We're comfortable with them, in part, because we are encouraged to live the American Dream. We're commended for achievement, self-sufficiency, accumulation of possessions, productivity, and success in the here and now. And as we pursue these things, and feel emptier and emptier, what we fail to realize is that we have fooled ourselves, pulling a veil over our faces that clouds our ability to Behold God's glory.
If I want to behold God's glory and there's no room- no sacred space for Him- if I'm keeping Him small in my life, then there's just one solution.
Less of me, and more of God.
What this means- Less of me and more of God- will look different for each one of us. But I want to share this morning what it means in my life today. Because I want to Behold God's Glory. I want it more than anything. And there are things in my life that are getting in the way of that. I am on a journey. I'm talking to you in the middle of it. I'm not sharing what has worked at the end of it. I'm saying, this is where I am today. And maybe this will resonate with you. But what I want you to do is to go before God, and ask Him, “What does Less of me and more of You mean in my life?”
1) Less relying on myself
For years, one area that God has been focusing on with me is my self-sufficiency. We are commended for believing in ourselves, trusting in and developing our own abilities, pulling ourselves up by the bootstraps, and making things happen. Of course, hard work and diligence are good traits. But we get into trouble when we start to believe the lie that it's all up to us. Jesus calls us to be like Him, and to rely utterly on God's power. St. Paul echoes that teaching in 2 Corinthians 12:9 when he says, “My grace is sufficient for you, for my power is made perfect in weakness.”
I used to pray that God would lighten my load- that it wouldn't be so hard all the time to get done the things that I believe he has called me to do. On a daily basis, there is far more on my plate than seems possible to accomplish, and I'm talking about the things that matter in the long run, not making the showiest birthday treat for my child to bring to school. Just when I think I might be able to get it all done (I've figured it out), something happens that throws my plans into disarray.
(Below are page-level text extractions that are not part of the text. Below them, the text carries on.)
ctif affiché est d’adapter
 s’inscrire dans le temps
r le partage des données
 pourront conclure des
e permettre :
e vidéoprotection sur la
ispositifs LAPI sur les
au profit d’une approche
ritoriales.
Because my self-sufficiency is so hard wired into me, it seems that the busyness of my schedule, the demands on my time, is the thorn in my side that God is allowing so that I rely utterly on Him. I'm not saying that we shouldn't pursue balance and that there's no place for rest. I'm just saying that in my life, God allows things to feel impossible, so that I rely on His power instead of my own ability.
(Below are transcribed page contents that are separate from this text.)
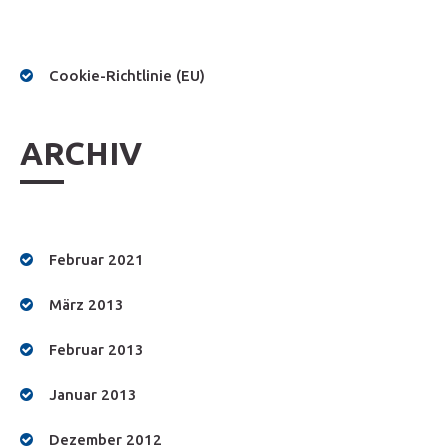
Cookie-Richtlinie (EU)
ARCHIV
Februar 2021
März 2013
Februar 2013
Januar 2013
Dezember 2012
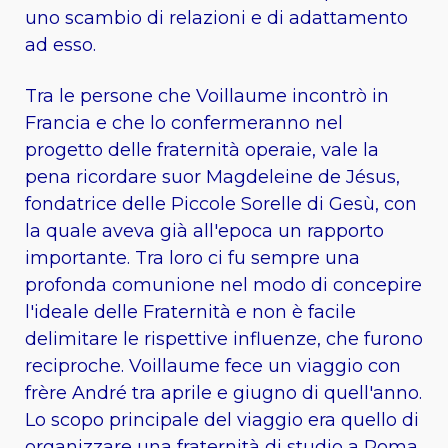
uno scambio di relazioni e di adattamento
ad esso.
Tra le persone che Voillaume incontrò in
Francia e che lo confermeranno nel
progetto delle fraternità operaie, vale la
pena ricordare suor Magdeleine de Jésus,
fondatrice delle Piccole Sorelle di Gesù, con
la quale aveva già all'epoca un rapporto
importante. Tra loro ci fu sempre una
profonda comunione nel modo di concepire
l'ideale delle Fraternità e non è facile
delimitare le rispettive influenze, che furono
reciproche. Voillaume fece un viaggio con
frère André tra aprile e giugno di quell'anno.
Lo scopo principale del viaggio era quello di
organizzare una fraternità di studio a Roma.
2) Less craving for approval
Writing my book was a scary thing for me to do. There's so much of my heart splashed all over those pages. It's one thing to share it in the form of a talk, which I give among friends at Walking with Purpose. It's another thing to put it out there, knowing that for every person who loves it, someone might hate it and write something awful about it on Amazon.com. And I need to let this go. I need to get rid of my craving for approval, and my people pleasing behaviors. I need to live in such a way that I'm more concerned with my character than I am with my reputation. My character is who I really am. My reputation is who others think I am. God's got His eye on my character, and it's my character that should reflect Him to a world that is watching. People want to see a faith that makes a difference. People are asking, “does it work?” and then are looking at us to find the answer. They may not ask overtly, but they are observing. Character counts more than reputation. In an “image is everything world,” living like that is truly radical.